Thirteen countries are so far benefiting from the first tranche of the funds amounting to €78 million which was provided under the 9th EDF for the period 2008 – 2014. They include Burundi, Djibouti, DR Congo, Comoros, Kenya, Malawi, Mauritius, Rwanda, Seychelles, Swaziland, Uganda, Zambia and Zimbabwe.

Four additional countries are expected to join in the 10th EDF for 2014 – 2016 period bringing the total number of eligible states to 17. Allocations and disbursement of RISM funds are given against the formulation and implementation of well-defined and ambitious regional integration indicators of individual member states.

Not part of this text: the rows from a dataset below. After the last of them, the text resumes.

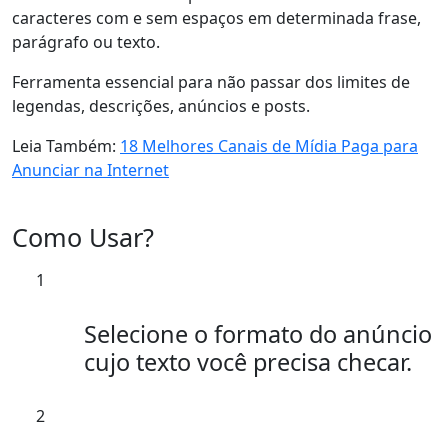
caracteres
com e sem espaços em determinada frase,
parágrafo ou texto.
Ferramenta essencial para
não passar dos limites
de
legendas, descrições, anúncios e posts.
Leia Também:
18 Melhores Canais de Mídia Paga para
Anunciar na Internet
Como Usar?
1
Selecione o formato do anúncio
cujo texto você precisa checar.
2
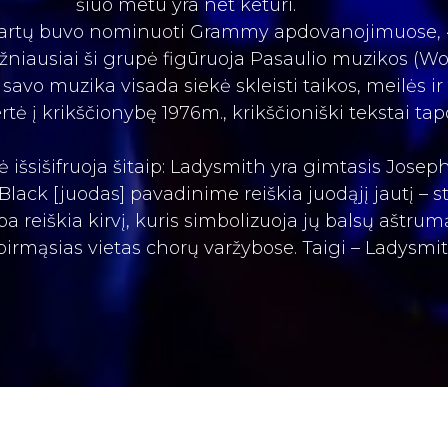
šiuo metu yra net keturi.
artų
buvo nominuoti Grammy apdovanojimuose, 4
niausiai ši grupė figūruoja Pasaulio muzikos (Wor
o muzika visada siekė skleisti taikos, meilės ir 
rtė į krikščionybę 1976m., krikščioniški tekstai t
išsišifruoja šitaip: Ladysmith yra gimtasis Jose
 Black [juodas] pavadinime reiškia juodąjį jautį – s
a reiškia kirvį, kuris simbolizuoja jų balsų aštru
 pirmąsias vietas chorų varžybose. Taigi – Ladys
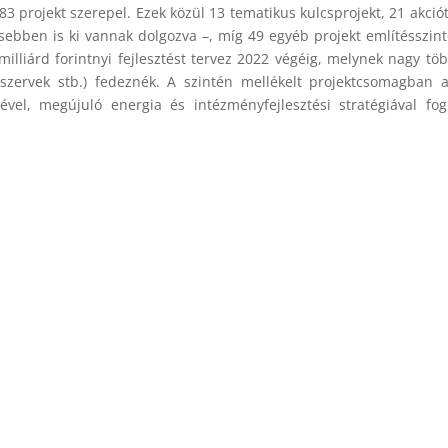
3 projekt szerepel. Ezek közül 13 tematikus kulcsprojekt, 21 akciót
tesebben is ki vannak dolgozva –, míg 49 egyéb projekt említésszin
milliárd forintnyi fejlesztést tervez 2022 végéig, melynek nagy tö
i szervek stb.) fedeznék. A szintén mellékelt projektcsomagban 
ével, megújuló energia és intézményfejlesztési stratégiával fog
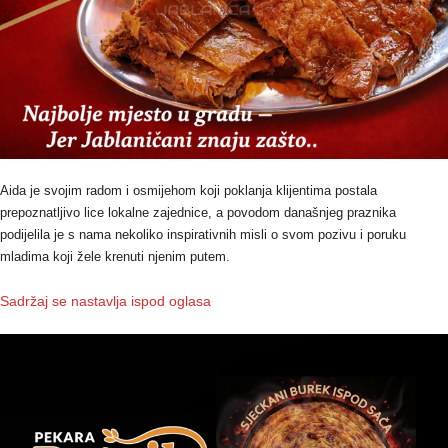
Aida je svojim radom i osmijehom koji poklanja klijentima postala
prepoznatljivo lice lokalne zajednice, a povodom današnjeg praznika
podijelila je s nama nekoliko inspirativnih misli o svom pozivu i poruku
mladima koji žele krenuti njenim putem.
Sadržaj se nastavlja ispod oglasa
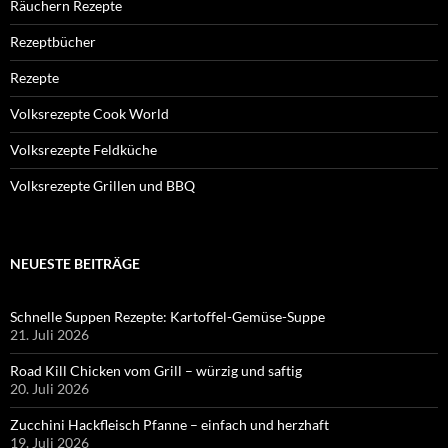
Räuchern Rezepte
Rezeptbücher
Rezepte
Volksrezepte Cook World
Volksrezepte Feldküche
Volksrezepte Grillen und BBQ
NEUESTE BEITRÄGE
Schnelle Suppen Rezepte: Kartoffel-Gemüse-Suppe
21. Juli 2026
Road Kill Chicken vom Grill – würzig und saftig
20. Juli 2026
Zucchini Hackfleisch Pfanne – einfach und herzhaft
19. Juli 2026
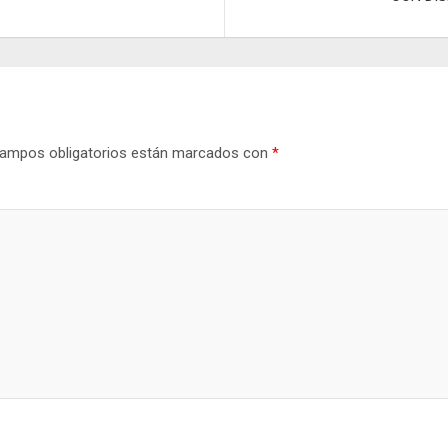
tir
ampos obligatorios están marcados con
*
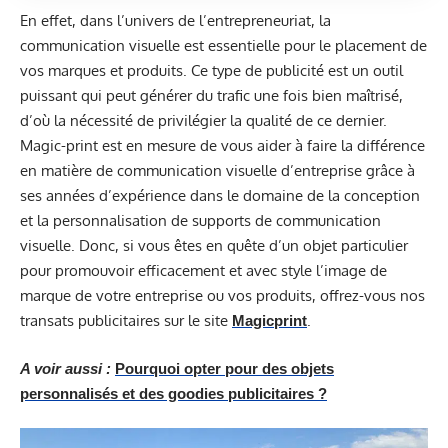
En effet, dans l’univers de l’entrepreneuriat, la
communication visuelle est essentielle pour le placement de
vos marques et produits. Ce type de publicité est un outil
puissant qui peut générer du trafic une fois bien maîtrisé,
d’où la nécessité de privilégier la qualité de ce dernier.
Magic-print est en mesure de vous aider à faire la différence
en matière de communication visuelle d’entreprise grâce à
ses années d’expérience dans le domaine de la conception
et la personnalisation de supports de communication
visuelle. Donc, si vous êtes en quête d’un objet particulier
pour promouvoir efficacement et avec style l’image de
marque de votre entreprise ou vos produits, offrez-vous nos
transats publicitaires sur le site
.
Magicprint
A voir aussi :
Pourquoi opter pour des objets
personnalisés et des goodies publicitaires ?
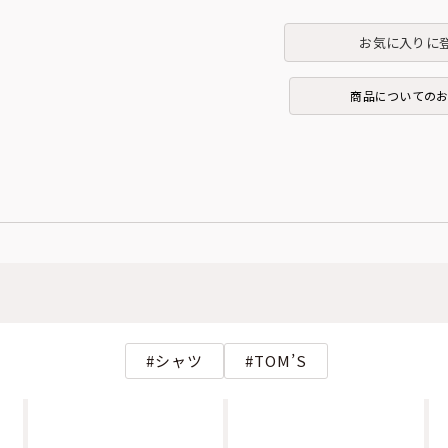
お気に入りに
商品についての
シャツ
TOM’S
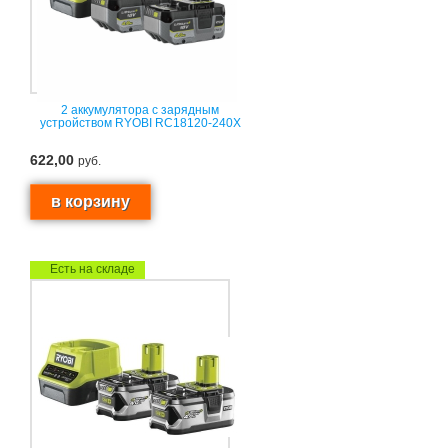
2 аккумулятора с зарядным
устройством RYOBI RC18120-240X
622,00
руб.
Есть на складе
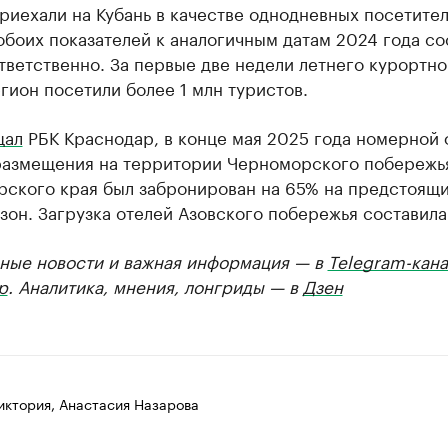
риехали на Кубань в качестве однодневных посетител
боих показателей к аналогичным датам 2024 года со
тветственно. За первые две недели летнего курортно
гион посетили более 1 млн туристов.
щал
РБК Краснодар, в конце мая 2025 года номерной
размещения на территории Черноморского побережь
рского края был забронирован на 65% на предстоящ
зон. Загрузка отелей Азовского побережья составил
ные новости и важная информация — в
Telegram-кана
р
. Аналитика, мнения, лонгриды — в
Дзен
иктория, Анастасия Назарова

To help the countries prepare their proposals Comesa is hosting a one-week regional workshop for the technical officials from the qualified states from 25 – 29 August 2014. They are drawn from Ministries of Finance and those that coordinate Comesa affairs.

“With these resources, the focus is now on designing programmes and utilising the resources in a manner that achieves the maximum impact”, Comesa Secretary General Sindiso Ngwenya told the officials attending the workshop in Lusaka.

It has been noted however, that member states have been experiencing difficulties in accessing and utilising the funds owing to delays in submission of projects and provision of sources of verification.

“When the Comesa Adjustment Facility was initiated and later funded by the EU, the greatest concern was on the capacity to implement regional integration programmes at the national level,” Ngwenya told the officials.

He said such concerns have not only been in the absence in capacities to ensure that decisions are domesticated but that programmes are designed and implemented.

Similar sentiments were echoed by the EU representative Daniel Dominguez. He observed that since the programme was new, there were too many levels of decision making thus slowing down access and utilisation of funds.

“We have learned from all those issues and are now confident that they are things of the past,” Dominguez said.
New challenges are however emerging including the absorption capacity, efficient and effective utilisation of resources and achievement of impact. Ngwenya attributed such challenges to preoccupation with processes rather than results by officials responsible for implementation.

“The regional integration process is not for the benefit of governments but the consumer, who is not bothered with policies, strategies or instruments in place”, Ngwenya explained. “What the consumer wants is a wide choice of goods and services, at the right time, with the right quality.”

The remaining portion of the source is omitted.